BEGIN

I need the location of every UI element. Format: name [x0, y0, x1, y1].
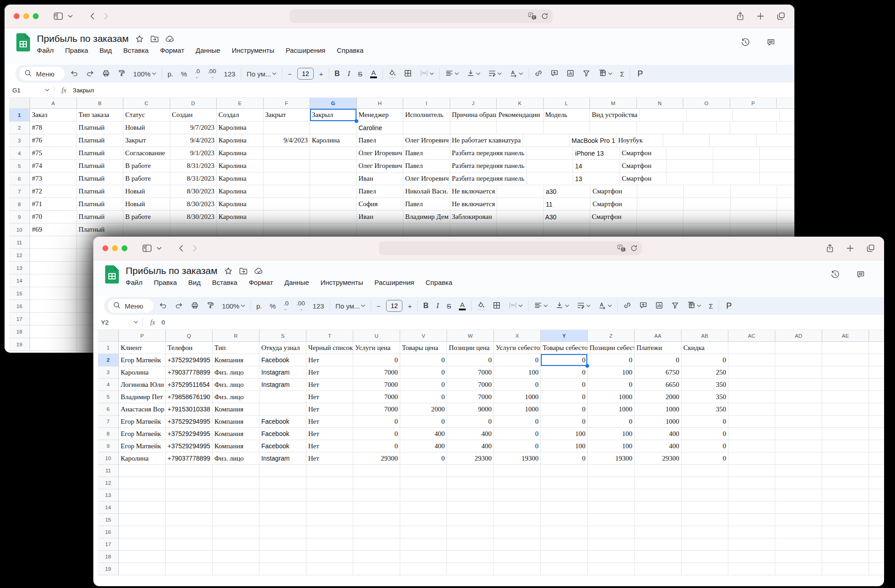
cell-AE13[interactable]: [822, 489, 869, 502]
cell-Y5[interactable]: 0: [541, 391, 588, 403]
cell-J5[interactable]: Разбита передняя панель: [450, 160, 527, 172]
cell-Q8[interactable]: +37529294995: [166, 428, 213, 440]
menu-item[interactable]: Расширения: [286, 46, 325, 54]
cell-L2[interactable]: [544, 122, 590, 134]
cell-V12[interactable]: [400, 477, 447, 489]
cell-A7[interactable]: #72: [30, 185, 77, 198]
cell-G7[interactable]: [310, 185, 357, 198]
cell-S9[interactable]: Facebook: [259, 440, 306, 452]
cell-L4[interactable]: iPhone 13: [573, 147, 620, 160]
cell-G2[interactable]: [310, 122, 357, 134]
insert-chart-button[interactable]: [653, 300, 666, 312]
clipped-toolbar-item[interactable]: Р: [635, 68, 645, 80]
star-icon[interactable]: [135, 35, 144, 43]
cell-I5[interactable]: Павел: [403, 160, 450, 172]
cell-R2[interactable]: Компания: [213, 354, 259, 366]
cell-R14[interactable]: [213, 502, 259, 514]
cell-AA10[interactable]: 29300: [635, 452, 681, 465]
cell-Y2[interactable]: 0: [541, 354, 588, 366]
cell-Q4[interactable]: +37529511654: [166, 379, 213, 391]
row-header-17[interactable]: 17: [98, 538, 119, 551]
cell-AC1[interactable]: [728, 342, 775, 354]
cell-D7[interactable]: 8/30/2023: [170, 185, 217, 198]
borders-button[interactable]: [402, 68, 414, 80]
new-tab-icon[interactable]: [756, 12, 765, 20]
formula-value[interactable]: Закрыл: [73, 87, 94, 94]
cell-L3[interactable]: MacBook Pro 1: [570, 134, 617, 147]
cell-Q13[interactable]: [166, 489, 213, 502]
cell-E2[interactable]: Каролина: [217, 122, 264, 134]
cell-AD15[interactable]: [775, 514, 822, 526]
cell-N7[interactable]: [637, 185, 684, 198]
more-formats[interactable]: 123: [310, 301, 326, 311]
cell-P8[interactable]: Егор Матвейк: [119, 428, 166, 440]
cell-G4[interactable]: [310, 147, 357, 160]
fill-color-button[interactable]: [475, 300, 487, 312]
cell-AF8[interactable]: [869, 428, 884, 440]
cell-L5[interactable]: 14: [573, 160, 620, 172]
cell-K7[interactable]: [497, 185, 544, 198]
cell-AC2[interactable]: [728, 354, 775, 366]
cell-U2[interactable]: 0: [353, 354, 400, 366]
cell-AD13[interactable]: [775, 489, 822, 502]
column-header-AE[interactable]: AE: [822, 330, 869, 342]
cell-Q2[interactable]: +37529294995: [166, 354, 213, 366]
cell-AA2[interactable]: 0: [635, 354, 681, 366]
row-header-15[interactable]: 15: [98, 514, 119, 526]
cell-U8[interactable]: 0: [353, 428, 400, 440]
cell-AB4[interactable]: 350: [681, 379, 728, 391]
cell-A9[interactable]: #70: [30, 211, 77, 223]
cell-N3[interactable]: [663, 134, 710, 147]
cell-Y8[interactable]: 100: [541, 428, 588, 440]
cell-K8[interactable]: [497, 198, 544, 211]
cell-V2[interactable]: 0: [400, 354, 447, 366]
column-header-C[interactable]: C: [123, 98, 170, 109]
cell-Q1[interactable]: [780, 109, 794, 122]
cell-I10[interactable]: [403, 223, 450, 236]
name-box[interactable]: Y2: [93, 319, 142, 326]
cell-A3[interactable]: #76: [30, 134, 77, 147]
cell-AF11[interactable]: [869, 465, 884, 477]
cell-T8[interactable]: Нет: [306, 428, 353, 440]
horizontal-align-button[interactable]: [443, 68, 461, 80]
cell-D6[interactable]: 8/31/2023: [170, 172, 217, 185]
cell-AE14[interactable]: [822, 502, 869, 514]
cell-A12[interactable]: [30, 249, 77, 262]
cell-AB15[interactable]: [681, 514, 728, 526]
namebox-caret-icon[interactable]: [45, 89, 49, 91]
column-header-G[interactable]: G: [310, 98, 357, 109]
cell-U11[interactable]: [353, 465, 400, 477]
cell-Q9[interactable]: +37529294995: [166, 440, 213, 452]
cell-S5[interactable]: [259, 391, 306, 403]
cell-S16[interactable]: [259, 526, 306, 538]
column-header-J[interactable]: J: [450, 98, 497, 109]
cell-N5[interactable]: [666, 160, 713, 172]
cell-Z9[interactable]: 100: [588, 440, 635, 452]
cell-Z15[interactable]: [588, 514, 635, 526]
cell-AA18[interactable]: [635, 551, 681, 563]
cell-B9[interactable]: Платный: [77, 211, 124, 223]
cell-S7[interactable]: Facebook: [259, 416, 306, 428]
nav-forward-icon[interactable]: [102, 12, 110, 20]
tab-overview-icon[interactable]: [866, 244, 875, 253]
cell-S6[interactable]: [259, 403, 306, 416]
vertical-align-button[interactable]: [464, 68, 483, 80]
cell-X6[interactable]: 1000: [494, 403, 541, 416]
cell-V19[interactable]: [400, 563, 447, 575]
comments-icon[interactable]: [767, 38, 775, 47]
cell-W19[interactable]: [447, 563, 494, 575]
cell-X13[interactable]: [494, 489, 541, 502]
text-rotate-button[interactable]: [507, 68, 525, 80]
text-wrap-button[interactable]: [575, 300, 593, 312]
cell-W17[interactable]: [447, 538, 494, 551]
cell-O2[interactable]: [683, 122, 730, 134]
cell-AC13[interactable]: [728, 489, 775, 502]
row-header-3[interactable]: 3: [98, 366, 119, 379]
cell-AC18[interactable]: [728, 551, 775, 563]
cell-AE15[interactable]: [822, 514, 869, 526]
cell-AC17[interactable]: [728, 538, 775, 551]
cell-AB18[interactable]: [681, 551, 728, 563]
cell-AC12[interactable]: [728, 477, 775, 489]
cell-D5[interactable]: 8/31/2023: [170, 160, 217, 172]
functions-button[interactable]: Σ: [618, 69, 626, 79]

END

> _WORK REQUEST_:
From the entries above, write out every line without a single change, skipping the images.

> _SOLUTION_:
I need the location of every UI element. Format: name [x0, y0, x1, y1].
cell-AE13[interactable]: [822, 489, 869, 502]
cell-Y5[interactable]: 0: [541, 391, 588, 403]
cell-J5[interactable]: Разбита передняя панель: [450, 160, 527, 172]
cell-Q8[interactable]: +37529294995: [166, 428, 213, 440]
menu-item[interactable]: Расширения: [286, 46, 325, 54]
cell-L2[interactable]: [544, 122, 590, 134]
cell-V12[interactable]: [400, 477, 447, 489]
cell-A7[interactable]: #72: [30, 185, 77, 198]
cell-G7[interactable]: [310, 185, 357, 198]
cell-S9[interactable]: Facebook: [259, 440, 306, 452]
cell-L4[interactable]: iPhone 13: [573, 147, 620, 160]
cell-G2[interactable]: [310, 122, 357, 134]
insert-chart-button[interactable]: [653, 300, 666, 312]
clipped-toolbar-item[interactable]: Р: [635, 68, 645, 80]
star-icon[interactable]: [135, 35, 144, 43]
cell-I5[interactable]: Павел: [403, 160, 450, 172]
cell-R2[interactable]: Компания: [213, 354, 259, 366]
cell-R14[interactable]: [213, 502, 259, 514]
cell-AA10[interactable]: 29300: [635, 452, 681, 465]
cell-Y2[interactable]: 0: [541, 354, 588, 366]
cell-Q4[interactable]: +37529511654: [166, 379, 213, 391]
row-header-17[interactable]: 17: [98, 538, 119, 551]
cell-AC1[interactable]: [728, 342, 775, 354]
cell-D7[interactable]: 8/30/2023: [170, 185, 217, 198]
borders-button[interactable]: [402, 68, 414, 80]
new-tab-icon[interactable]: [756, 12, 765, 20]
formula-value[interactable]: Закрыл: [73, 87, 94, 94]
cell-L3[interactable]: MacBook Pro 1: [570, 134, 617, 147]
cell-Q13[interactable]: [166, 489, 213, 502]
cell-E2[interactable]: Каролина: [217, 122, 264, 134]
cell-AD15[interactable]: [775, 514, 822, 526]
cell-N7[interactable]: [637, 185, 684, 198]
more-formats[interactable]: 123: [310, 301, 326, 311]
cell-P8[interactable]: Егор Матвейк: [119, 428, 166, 440]
cell-G4[interactable]: [310, 147, 357, 160]
fill-color-button[interactable]: [475, 300, 487, 312]
cell-AF8[interactable]: [869, 428, 884, 440]
cell-L5[interactable]: 14: [573, 160, 620, 172]
cell-K7[interactable]: [497, 185, 544, 198]
cell-AC2[interactable]: [728, 354, 775, 366]
cell-U2[interactable]: 0: [353, 354, 400, 366]
cell-AD13[interactable]: [775, 489, 822, 502]
column-header-AE[interactable]: AE: [822, 330, 869, 342]
cell-Q2[interactable]: +37529294995: [166, 354, 213, 366]
cell-AA2[interactable]: 0: [635, 354, 681, 366]
row-header-15[interactable]: 15: [98, 514, 119, 526]
cell-U8[interactable]: 0: [353, 428, 400, 440]
cell-AB4[interactable]: 350: [681, 379, 728, 391]
cell-A9[interactable]: #70: [30, 211, 77, 223]
cell-N3[interactable]: [663, 134, 710, 147]
cell-Y8[interactable]: 100: [541, 428, 588, 440]
cell-K8[interactable]: [497, 198, 544, 211]
cell-V2[interactable]: 0: [400, 354, 447, 366]
column-header-C[interactable]: C: [123, 98, 170, 109]
cell-Q1[interactable]: [780, 109, 794, 122]
cell-I10[interactable]: [403, 223, 450, 236]
name-box[interactable]: Y2: [93, 319, 142, 326]
cell-A3[interactable]: #76: [30, 134, 77, 147]
cell-AF11[interactable]: [869, 465, 884, 477]
cell-T8[interactable]: Нет: [306, 428, 353, 440]
horizontal-align-button[interactable]: [443, 68, 461, 80]
cell-D6[interactable]: 8/31/2023: [170, 172, 217, 185]
cell-AE14[interactable]: [822, 502, 869, 514]
cell-A12[interactable]: [30, 249, 77, 262]
cell-AB15[interactable]: [681, 514, 728, 526]
namebox-caret-icon[interactable]: [45, 89, 49, 91]
column-header-G[interactable]: G: [310, 98, 357, 109]
cell-U11[interactable]: [353, 465, 400, 477]
cell-Q9[interactable]: +37529294995: [166, 440, 213, 452]
cell-S5[interactable]: [259, 391, 306, 403]
cell-S16[interactable]: [259, 526, 306, 538]
column-header-J[interactable]: J: [450, 98, 497, 109]
cell-N5[interactable]: [666, 160, 713, 172]
cell-Z9[interactable]: 100: [588, 440, 635, 452]
cell-Z15[interactable]: [588, 514, 635, 526]
cell-AA18[interactable]: [635, 551, 681, 563]
cell-B9[interactable]: Платный: [77, 211, 124, 223]
cell-S7[interactable]: Facebook: [259, 416, 306, 428]
nav-forward-icon[interactable]: [102, 12, 110, 20]
tab-overview-icon[interactable]: [866, 244, 875, 253]
cell-S6[interactable]: [259, 403, 306, 416]
vertical-align-button[interactable]: [464, 68, 483, 80]
cell-X6[interactable]: 1000: [494, 403, 541, 416]
cell-V19[interactable]: [400, 563, 447, 575]
comments-icon[interactable]: [767, 38, 775, 47]
cell-W19[interactable]: [447, 563, 494, 575]
cell-X13[interactable]: [494, 489, 541, 502]
text-rotate-button[interactable]: [507, 68, 525, 80]
text-wrap-button[interactable]: [575, 300, 593, 312]
cell-W17[interactable]: [447, 538, 494, 551]
cell-O2[interactable]: [683, 122, 730, 134]
cell-AC13[interactable]: [728, 489, 775, 502]
row-header-3[interactable]: 3: [98, 366, 119, 379]
cell-AC18[interactable]: [728, 551, 775, 563]
cell-AE15[interactable]: [822, 514, 869, 526]
cell-AC17[interactable]: [728, 538, 775, 551]
cell-AB18[interactable]: [681, 551, 728, 563]
cell-AC12[interactable]: [728, 477, 775, 489]
cell-D5[interactable]: 8/31/2023: [170, 160, 217, 172]
functions-button[interactable]: Σ: [618, 69, 626, 79]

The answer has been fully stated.